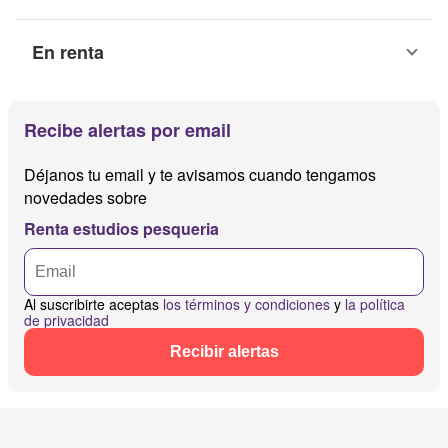
En renta
Recibe alertas por email
Déjanos tu email y te avisamos cuando tengamos
novedades sobre
Renta estudios pesqueria
Al suscribirte aceptas
los términos y condiciones
y
la política
de privacidad
Recibir alertas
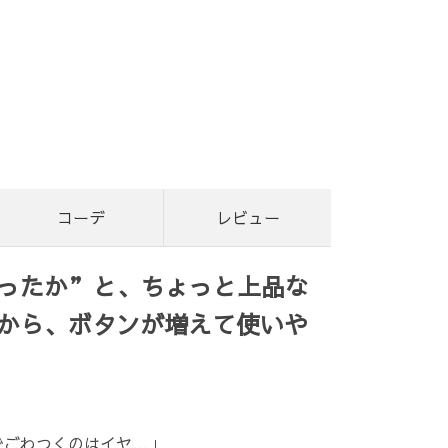
コーデ
レビュー
ったか”と、ちょっと上品な
から、ボタンが増えて使いや
でごわつくのはイヤ…」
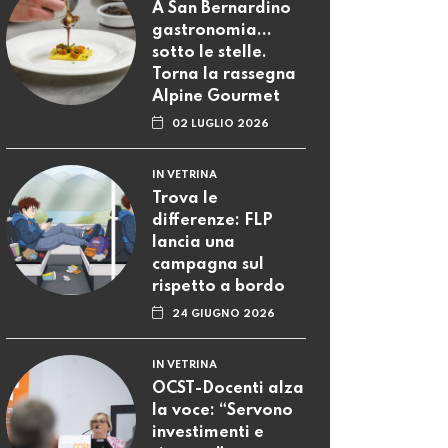
A San Bernardino
gastronomia...
sotto le stelle.
Torna la rassegna
Alpine Gourmet
02 LUGLIO 2026
IN VETRINA
Trova le
differenze: FLP
lancia una
campagna sul
rispetto a bordo
24 GIUGNO 2026
IN VETRINA
OCST-Docenti alza
la voce: “Servono
investimenti e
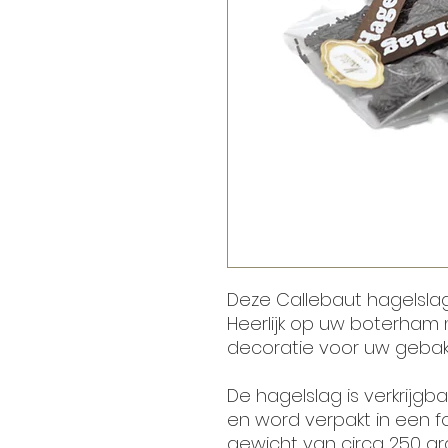
Deze Callebaut hagelslag
Heerlijk op uw boterham 
decoratie voor uw gebak 
De hagelslag is verkrijgb
en word verpakt in een f
gewicht van circa 250 gr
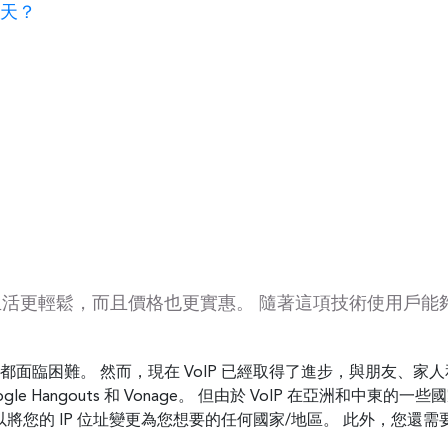
聊天？
的生活更輕鬆，而且價格也更實惠。 隨著這項技術使用戶
話都面臨困難。 然而，現在 VoIP 已經取得了進步，與朋友、
Google Hangouts 和 Vonage。 但由於 VoIP 在亞洲
它可以將您的 IP 位址變更為您想要的任何國家/地區。 此外，您還需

------------------------------------------------

== The problem ==
Would you give the material back exactly, minus the pictures?

== Output ==
En renta
Recibe alertas por email
Déjanos tu email y te avisamos cuando tengamos
novedades sobre
Renta estudios pesqueria
Al suscribirte aceptas
los términos y condiciones
y
la política
de privacidad
Recibir alertas
コーデ
レビュー
ったか”と、ちょっと上品な
から、ボタンが増えて使いや
でごわつくのはイヤ…」
A San Bernardino
gastronomia...
sotto le stelle.
Torna la rassegna
Alpine Gourmet
02 LUGLIO 2026
IN VETRINA
Trova le
differenze: FLP
lancia una
campagna sul
rispetto a bordo
24 GIUGNO 2026
IN VETRINA
OCST-Docenti alza
la voce: “Servono
investimenti e
Deze Callebaut hagelslag
Heerlijk op uw boterham 
decoratie voor uw gebak 
De hagelslag is verkrijgb
en word verpakt in een f
gewicht van circa 250 gr
聊天？
的生活更輕鬆，而且價格也更實惠。 隨著這項技術使用戶
話都面臨困難。 然而，現在 VoIP 已經取得了進步，與朋友、
Google Hangouts 和 Vonage。 但由於 VoIP 在亞洲
它可以將您的 IP 位址變更為您想要的任何國家/地區。 此外，您還需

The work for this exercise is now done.